**Your goal**
Two lines in the listing below mark the span: one contains "2 JULIO, 2026" and one contains "23 JUNIO, 2026". Reproduce both of them and everything between, exactly.

**Available data**
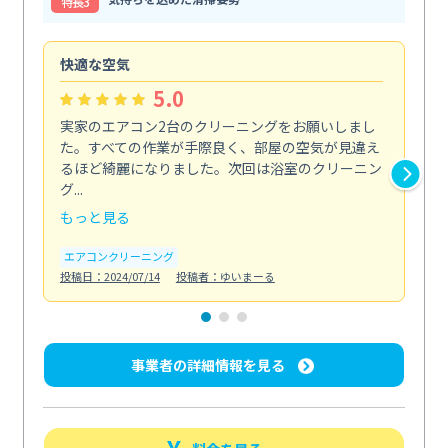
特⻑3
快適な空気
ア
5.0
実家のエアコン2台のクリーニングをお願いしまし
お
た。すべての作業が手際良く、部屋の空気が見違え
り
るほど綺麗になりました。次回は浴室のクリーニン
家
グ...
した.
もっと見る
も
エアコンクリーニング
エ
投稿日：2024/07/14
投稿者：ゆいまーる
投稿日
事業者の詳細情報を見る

==

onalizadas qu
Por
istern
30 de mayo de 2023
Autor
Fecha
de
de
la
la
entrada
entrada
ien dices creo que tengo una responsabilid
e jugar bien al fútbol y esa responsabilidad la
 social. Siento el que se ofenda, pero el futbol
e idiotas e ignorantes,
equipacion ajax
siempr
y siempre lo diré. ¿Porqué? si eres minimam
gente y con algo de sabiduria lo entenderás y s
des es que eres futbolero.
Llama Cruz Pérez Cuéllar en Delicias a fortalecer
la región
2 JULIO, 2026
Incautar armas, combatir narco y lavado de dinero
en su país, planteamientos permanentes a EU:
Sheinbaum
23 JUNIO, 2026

**Finished task**
2 JULIO, 2026
Incautar armas, combatir narco y lavado de dinero
en su país, planteamientos permanentes a EU:
Sheinbaum
23 JUNIO, 2026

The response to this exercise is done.